| Grant number: | 11/50936-7 |
| Support Opportunities: | Regular Research Grants |
| Start date: | October 01, 2012 |
| End date: | March 31, 2015 |
| Field of knowledge: | Health Sciences - Medicine - Medical Clinics |
| Principal Investigator: | Joyce Hisae Yamamoto Takiuti |
| Grantee: | Joyce Hisae Yamamoto Takiuti |
| Host Institution: | Faculdade de Medicina (FM). Universidade de São Paulo (USP). São Paulo , SP, Brazil |
| City of the host institution: | São Paulo |
Abstract
Vogt-Koyanagi-Harada (VKH) disease is an autoimmune disease that targets melanocyte related proteins of genetically susceptible individuals. Its clinical course is subdivided into four phases: prodromal (flu-like symptoms), uveitis, convalescent and chronic. Pigmentary alterations of the choroid and skin may be observed in the course of either convalescent and/or chronic phases. Some authors have drawn attention to the progression of these alterations in cases with little or none overt inflammation and have correlated this phenomenon with disease severity. Da Silva et al. conducted a study (supported by FAPESP grant 07/57.155-5 and scholarship 07/57.154-9) in which subclinical choroidal activity was detected using indocyanine green angiography (ICGA) in 80 % of cases in the late-stage of the disease (defined as >6 months from disease onset).
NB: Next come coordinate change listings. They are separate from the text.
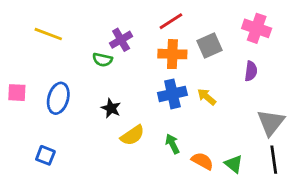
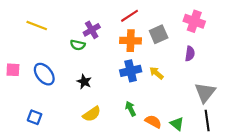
blue ellipse: (58, 98) -> (44, 74), turned -55
yellow semicircle: (132, 135) -> (92, 114), moved

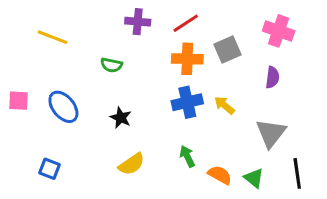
purple cross: (92, 30) -> (138, 22), moved, turned 35
gray triangle: (205, 92) -> (271, 133), moved

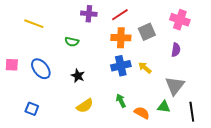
green triangle: (254, 178) -> (164, 107), moved, turned -32

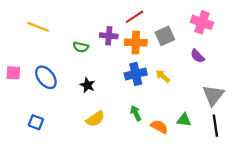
purple cross: (89, 14) -> (109, 36), moved
purple semicircle: (176, 50) -> (197, 56), turned 128
gray triangle: (175, 86) -> (213, 95), moved

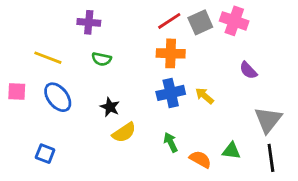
pink cross: (202, 22) -> (234, 21), moved
yellow line: (38, 27) -> (48, 58), moved
purple cross: (109, 36) -> (89, 22), moved
gray square: (165, 36) -> (200, 22), moved
yellow semicircle: (95, 119) -> (124, 132), moved

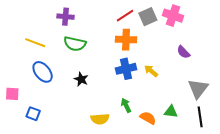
green semicircle: (101, 59) -> (75, 44), size x1.5
pink square: (17, 92) -> (12, 94), moved
yellow semicircle: (124, 132) -> (100, 119), moved, turned 30

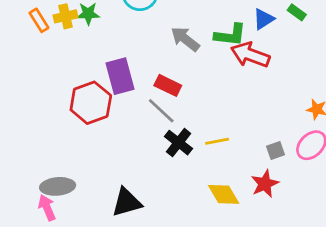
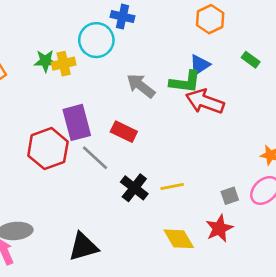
yellow cross: (66, 16) -> (64, 64), moved
blue triangle: (264, 19) -> (200, 65), moved
gray line: (161, 111) -> (95, 158), moved

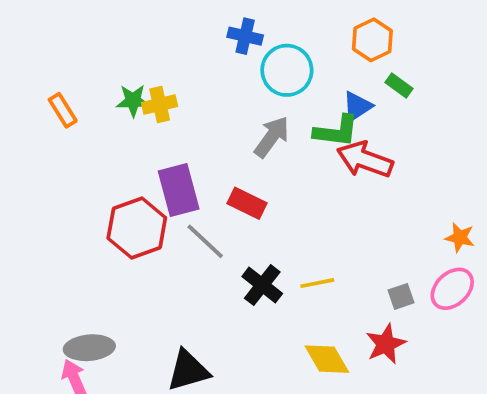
cyan circle: (96, 40) -> (287, 70), moved
green rectangle: (251, 60) -> (399, 86), moved
gray arrow: (141, 86) -> (272, 137), turned 88

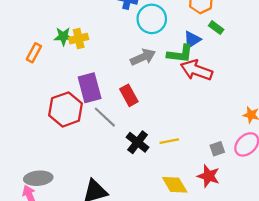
orange rectangle: (63, 110) -> (34, 53), moved, turned 60
gray arrow: (272, 137) -> (143, 57), turned 30
red rectangle: (247, 203) -> (129, 95), turned 35
red star: (386, 344) -> (209, 176), turned -30

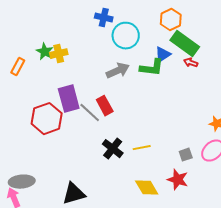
green rectangle: (216, 28) -> (185, 44), size x2.0
green star: (63, 36) -> (45, 52), turned 30
red arrow: (197, 70) -> (191, 63), moved, size x0.5
gray line: (105, 117) -> (90, 113), moved

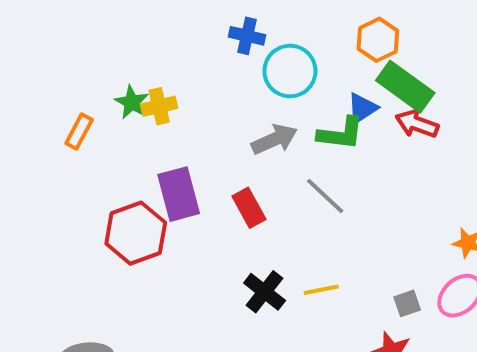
red arrow: (191, 63) -> (417, 124), size x1.5
gray line: (90, 113) -> (325, 196), moved

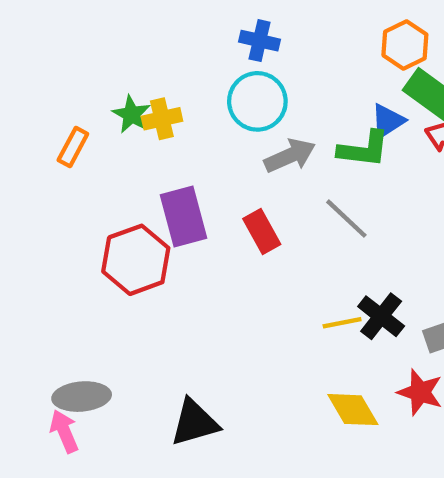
cyan circle: (290, 71) -> (257, 101), moved
black cross: (265, 292) -> (381, 316), moved

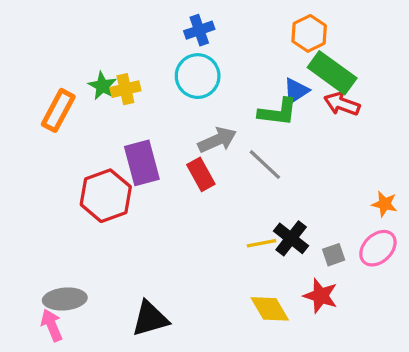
blue cross: (260, 41) -> (199, 30), turned -32
orange rectangle: (73, 147) -> (58, 110), size x1.4
gray arrow: (290, 156) -> (217, 140), moved

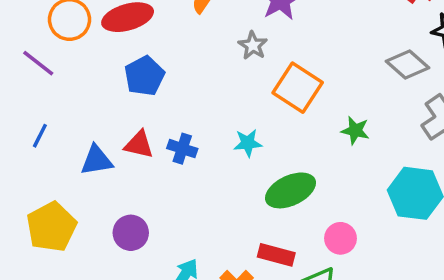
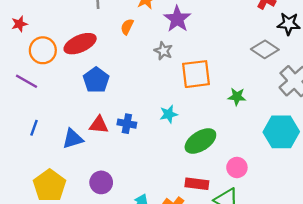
orange square: (298, 88) -> (196, 74), turned -32

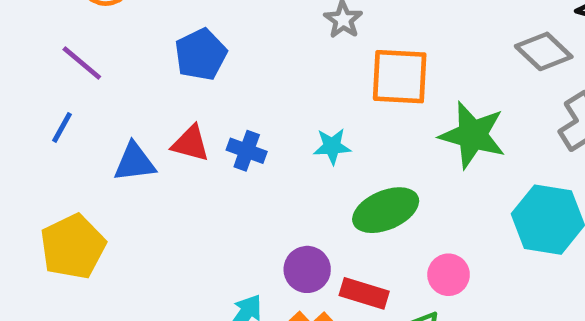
purple line: (27, 81) -> (82, 63), moved
green star: (237, 97) -> (473, 135), size x1.8
purple circle: (101, 182) -> (307, 269), moved

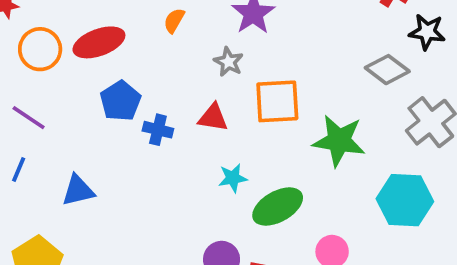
red triangle: (191, 143) -> (213, 117), moved
cyan star: (332, 146) -> (233, 178), moved
blue cross: (247, 151) -> (158, 130), moved

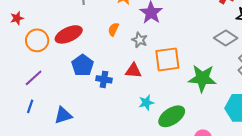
orange semicircle: (174, 21) -> (113, 29), moved
purple line: (29, 118) -> (34, 78), turned -72

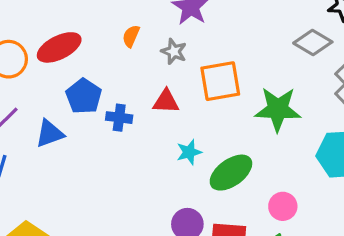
blue triangle: (63, 115) -> (50, 134), moved

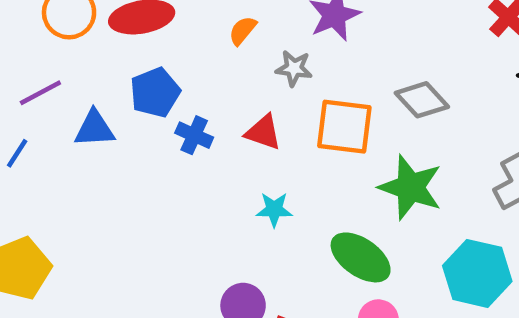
gray diamond: (313, 42) -> (422, 100), moved
gray star: (174, 51) -> (294, 68), turned -30
green ellipse: (231, 173) -> (361, 257), moved, turned 54

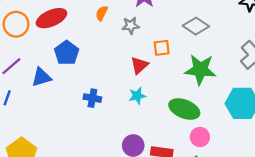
orange square: (344, 127) -> (162, 48), size x0.6
red triangle: (263, 132) -> (139, 65), moved, turned -48
blue cross: (194, 135) -> (92, 98), moved

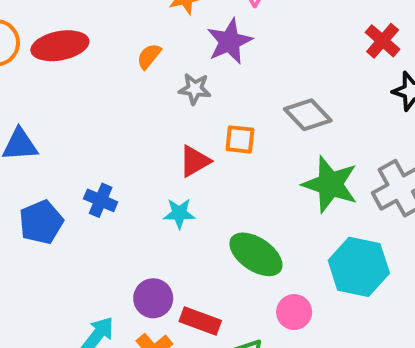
blue pentagon: (67, 53) -> (41, 222), moved
green star: (200, 70) -> (330, 184), moved
pink circle: (200, 137) -> (294, 312), moved

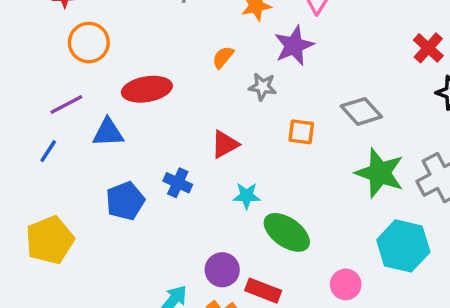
red ellipse: (60, 46) -> (147, 89), moved
red triangle: (195, 161) -> (225, 144), moved
green ellipse: (256, 254) -> (287, 232), moved

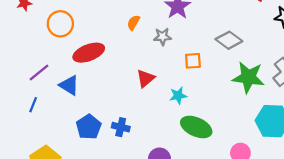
orange circle: (89, 43) -> (60, 24), moved
blue triangle: (108, 132) -> (69, 85), turned 45
blue cross: (178, 183) -> (121, 127), moved
cyan star: (247, 196) -> (178, 96), moved

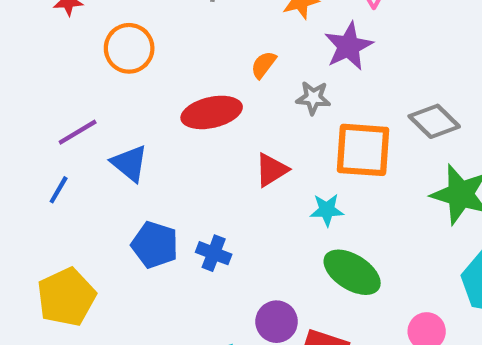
red ellipse: (89, 53) -> (212, 112), moved
orange square: (193, 61) -> (363, 150), size x1.8
blue pentagon: (89, 127) -> (155, 245), turned -30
Thus, the present study aims to: 1. Propose more aggressive treatment for patients with combined clinicai and subclinical (ICGA) disease activity while observing those with either isolated clinical or subclinical disease activity, as well as those with neither. 2. Implement more aggressive treatment regimens for acute phase patients and compare outcomes of this group with those obtained in a retrospective manner by da Silva et al. Outcome measures will include best corrected visual acuity (in logMAR scale), clinical disease activity, retinal morphology (retinography, fluorescein angiography, ICGA and spectral domain optical coherence tomography), and function (full-field and multifocal electroretinogram). Patients will be followed up for a minimum of 12 months (acute phase) or 18 months (late-stage) at pre-defined time intervals. Upon completion of this investigation, a better understanding of the impact more aggressive treatment regimens may have on the morphological and functional derrangements that occur in VKH disease in both acute phase and late-stage will be established. (AU)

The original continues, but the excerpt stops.